Worried About Eczema? Get A Dog, But Not A Cat
Children with eczema may benefit from having a dog, while having a cat may have negative effects, say researchers from the University of Cincinnati (UC) College of Medicine. Eczema, which most commonly occurs during childhood, but can sometimes persist into adulthood, is a chronic (long-term) condition that causes the skin to dry and become irritated. This latest study’s findings have been published in the peer-reviewed Journal of Pediatrics.
Corresponding study author, Tolly Epstein, MD, assistant professor at the University of Cincinnati (UC) College of Medicine, said:
The number of children with allergic eczema is rising, but the reasons for this are unclear. Our research suggests that exposure to dog allergens early in life may actually have a protective effect against developing future allergies among a high-risk population.
University of Cincinnati researchers, along with investigators from Cincinnati Children’s Hospital Medical Center found that a child who tests positive for dog allergies has a much lower risk of developing eczema at the age of 4 years if he/she has had a dog in the household before the age of 1. On the other hand, children who did not have a dog in the household and tested positive for dog allergies were four times more likely to develop the skin condition.
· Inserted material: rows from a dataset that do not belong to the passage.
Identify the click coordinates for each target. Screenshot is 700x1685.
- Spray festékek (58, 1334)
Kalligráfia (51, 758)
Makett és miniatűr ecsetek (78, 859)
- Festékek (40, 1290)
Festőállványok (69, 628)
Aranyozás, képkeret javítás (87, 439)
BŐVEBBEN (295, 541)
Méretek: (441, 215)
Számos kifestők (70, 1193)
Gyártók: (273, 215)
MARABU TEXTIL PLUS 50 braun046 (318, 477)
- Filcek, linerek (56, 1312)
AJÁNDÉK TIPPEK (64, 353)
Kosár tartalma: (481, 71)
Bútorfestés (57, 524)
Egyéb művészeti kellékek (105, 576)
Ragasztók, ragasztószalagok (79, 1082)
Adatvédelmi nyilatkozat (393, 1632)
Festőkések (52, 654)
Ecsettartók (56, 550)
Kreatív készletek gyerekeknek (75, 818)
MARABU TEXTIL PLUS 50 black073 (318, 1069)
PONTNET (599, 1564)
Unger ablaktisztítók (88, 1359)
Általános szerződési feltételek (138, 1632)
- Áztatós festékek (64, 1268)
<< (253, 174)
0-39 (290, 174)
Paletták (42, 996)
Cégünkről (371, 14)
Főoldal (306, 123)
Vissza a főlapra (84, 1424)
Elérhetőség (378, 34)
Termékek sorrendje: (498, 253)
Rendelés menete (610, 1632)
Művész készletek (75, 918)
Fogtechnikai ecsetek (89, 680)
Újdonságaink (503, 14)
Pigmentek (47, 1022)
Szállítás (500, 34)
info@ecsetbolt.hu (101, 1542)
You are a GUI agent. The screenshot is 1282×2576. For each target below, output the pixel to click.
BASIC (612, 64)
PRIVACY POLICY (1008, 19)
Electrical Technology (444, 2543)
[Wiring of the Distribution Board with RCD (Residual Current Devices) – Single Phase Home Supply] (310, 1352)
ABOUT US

In this study, the investigators collected data related to 636 children who had enrolled in the Cincinnati Childhood Allergy and Air Pollution Study (CCAAPS), an epidemiology study that examined the effects of environmental particulates of allergy and respiratory health of children. The 636 children were considered at high risk for developing allergies because their parents had allergies.
The investigators were looking out for a link between pet ownership – specifically cats and dogs – and the risk of developing eczema. The children were tested every year, from the day they were born, for 17 different allergies, including foods, airborne allergens, and environmental exposures, such as diesel particulates. The children’s parents also reported on the child’s allergy symptoms and illnesses.
The study revealed that dog ownership tended to have a beneficial effect on the children with dog allergies, while cats had a negative effect on those with cat allergies.
Children who owned a cat before age 1 and were allergic to cats based on allergy skin testing were 13 times more likely to develop eczema by age 4. However, children who were not allergic to cats were not at an increased risk for eczema if they owned a cat.
The researchers hope that this study may help parents of children who are considered at high risk of eventually developing eczema when choosing a pet.